• [Assigned task]: Show, from the entries below, every line in which "主题设置" appears.

Records for processing START

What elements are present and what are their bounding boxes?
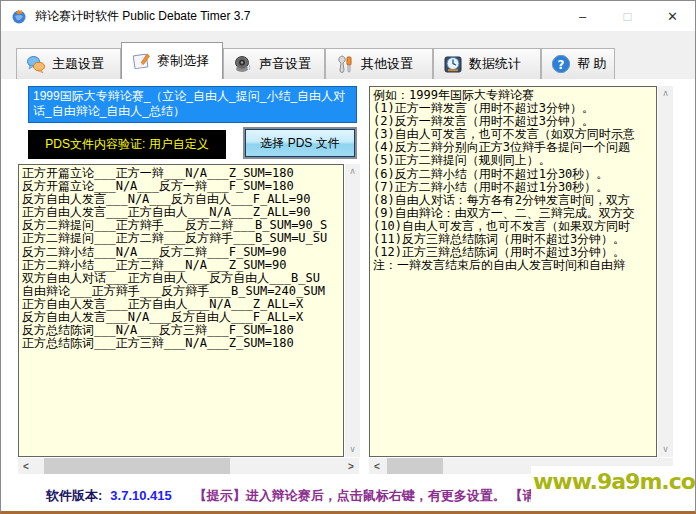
text-line: 反方总结陈词___N/A___反方三辩___F_SUM=180 xyxy=(22,324,343,337)
tab-label: 赛制选择 xyxy=(157,52,209,70)
text-line: (5)正方二辩提问（规则同上）。 xyxy=(373,154,656,167)
text-line: 反方二辩小结___N/A___反方二辩___F_SUM=90 xyxy=(22,246,343,259)
tab-data-statistics[interactable]: 数据统计 xyxy=(433,48,541,79)
tab-sound-settings[interactable]: 声音设置 xyxy=(223,48,325,79)
window-title: 辩论赛计时软件 Public Debate Timer 3.7 xyxy=(35,8,250,25)
text-line: 正方自由人发言___正方自由人___N/A___Z_ALL=90 xyxy=(22,206,343,219)
text-line: (8)自由人对话：每方各有2分钟发言时间，双方 xyxy=(373,194,656,207)
tab-label: 其他设置 xyxy=(361,55,413,73)
left-horizontal-scrollbar[interactable]: < > xyxy=(18,458,359,474)
caption-buttons: – □ ✕ xyxy=(560,1,695,31)
tab-label: 帮 助 xyxy=(577,55,607,73)
scroll-left-icon[interactable]: < xyxy=(18,458,34,474)
scrollbar-thumb[interactable] xyxy=(44,458,230,474)
text-line: 双方自由人对话___正方自由人___反方自由人___B_SU xyxy=(22,272,343,285)
app-logo-icon xyxy=(11,8,27,24)
tab-format-select[interactable]: 赛制选择 xyxy=(121,42,223,79)
minimize-button[interactable]: – xyxy=(560,1,605,31)
scroll-up-icon[interactable]: ∧ xyxy=(349,164,356,179)
text-line: (12)正方三辩总结陈词（用时不超过3分钟）。 xyxy=(373,246,656,259)
document-pencil-icon xyxy=(131,51,151,71)
chat-bubbles-icon xyxy=(26,54,46,74)
tab-label: 主题设置 xyxy=(52,55,104,73)
text-line: (7)正方二辩小结（用时不超过1分30秒）。 xyxy=(373,181,656,194)
version-label: 软件版本: xyxy=(46,487,102,505)
scroll-down-icon[interactable]: ∨ xyxy=(662,442,669,457)
app-window: 辩论赛计时软件 Public Debate Timer 3.7 – □ ✕ 主题… xyxy=(0,0,696,514)
scroll-down-icon[interactable]: ∨ xyxy=(349,442,356,457)
svg-text:?: ? xyxy=(558,58,565,72)
text-line: 正方总结陈词___正方三辩___N/A___Z_SUM=180 xyxy=(22,337,343,350)
text-line: (11)反方三辩总结陈词（用时不超过3分钟）。 xyxy=(373,233,656,246)
text-line: 反方二辩提问___正方辩手___反方二辩___B_SUM=90_S xyxy=(22,219,343,232)
text-line: 正方开篇立论___正方一辩___N/A___Z_SUM=180 xyxy=(22,167,343,180)
text-line: 自由辩论___正方辩手___反方辩手___B_SUM=240_SUM xyxy=(22,285,343,298)
tab-bar: 主题设置 赛制选择 声音设置 xyxy=(1,31,695,79)
scrollbar-thumb[interactable] xyxy=(387,458,443,474)
text-line: (9)自由辩论：由双方一、二、三辩完成。双方交 xyxy=(373,207,656,220)
text-line: (1)正方一辩发言（用时不超过3分钟）。 xyxy=(373,102,656,115)
text-line: (4)反方二辩分别向正方3位辩手各提问一个问题 xyxy=(373,141,656,154)
text-line: 注：一辩发言结束后的自由人发言时间和自由辩 xyxy=(373,259,656,272)
tools-icon xyxy=(335,54,355,74)
text-line: 例如：1999年国际大专辩论赛 xyxy=(373,89,656,102)
text-line: 正方自由人发言___正方自由人___N/A___Z_ALL=X xyxy=(22,298,343,311)
format-example-textarea[interactable]: 例如：1999年国际大专辩论赛(1)正方一辩发言（用时不超过3分钟）。(2)反方… xyxy=(369,86,657,457)
watermark-text: www.9a9m.com xyxy=(533,469,696,494)
maximize-button[interactable]: □ xyxy=(605,1,650,31)
watermark-overlay: www.9a9m.com xyxy=(531,466,696,514)
scroll-up-icon[interactable]: ∧ xyxy=(662,86,669,101)
left-vertical-scrollbar[interactable]: ∧ ∨ xyxy=(345,164,360,457)
close-button[interactable]: ✕ xyxy=(650,1,695,31)
format-definition-textarea[interactable]: 正方开篇立论___正方一辩___N/A___Z_SUM=180反方开篇立论___… xyxy=(18,164,344,457)
title-bar: 辩论赛计时软件 Public Debate Timer 3.7 – □ ✕ xyxy=(1,1,695,31)
select-pds-file-button[interactable]: 选择 PDS 文件 xyxy=(243,127,357,159)
tab-theme-settings[interactable]: 主题设置 xyxy=(16,48,121,79)
tab-help[interactable]: ? 帮 助 xyxy=(541,48,615,79)
text-line: 正方二辩小结___正方二辩___N/A___Z_SUM=90 xyxy=(22,259,343,272)
text-line: (3)自由人可发言，也可不发言（如双方同时示意 xyxy=(373,128,656,141)
text-line: 反方开篇立论___N/A___反方一辩___F_SUM=180 xyxy=(22,180,343,193)
format-title-banner: 1999国际大专辩论赛_（立论_自由人_提问_小结_自由人对话_自由辩论_自由人… xyxy=(28,86,357,123)
version-value: 3.7.10.415 xyxy=(110,488,171,503)
clock-stats-icon xyxy=(443,54,463,74)
tab-other-settings[interactable]: 其他设置 xyxy=(325,48,433,79)
right-vertical-scrollbar[interactable]: ∧ ∨ xyxy=(658,86,673,457)
text-line: (10)自由人可发言，也可不发言（如果双方同时 xyxy=(373,220,656,233)
pds-validation-label: PDS文件内容验证: 用户自定义 xyxy=(28,130,226,159)
text-line: (2)反方一辩发言（用时不超过3分钟）。 xyxy=(373,115,656,128)
text-line: (6)反方二辩小结（用时不超过1分30秒）。 xyxy=(373,168,656,181)
speaker-icon xyxy=(233,54,253,74)
text-line: 正方二辩提问___正方二辩___反方辩手___B_SUM=U_SU xyxy=(22,232,343,245)
tab-label: 数据统计 xyxy=(469,55,521,73)
status-hint-text: 【提示】进入辩论赛后，点击鼠标右键，有更多设置。 【请仔细 xyxy=(194,487,562,505)
help-icon: ? xyxy=(551,54,571,74)
scroll-left-icon[interactable]: < xyxy=(369,458,385,474)
tab-label: 声音设置 xyxy=(259,55,311,73)
scroll-right-icon[interactable]: > xyxy=(343,458,359,474)
text-line: 反方自由人发言___N/A___反方自由人___F_ALL=90 xyxy=(22,193,343,206)
text-line: 反方自由人发言___N/A___反方自由人___F_ALL=X xyxy=(22,311,343,324)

Records for processing END

• [Solution for this task]:
tab-label: 主题设置 xyxy=(52,55,104,73)
tab-bar: 主题设置 赛制选择 声音设置 xyxy=(1,31,695,79)
tab-theme-settings[interactable]: 主题设置 xyxy=(16,48,121,79)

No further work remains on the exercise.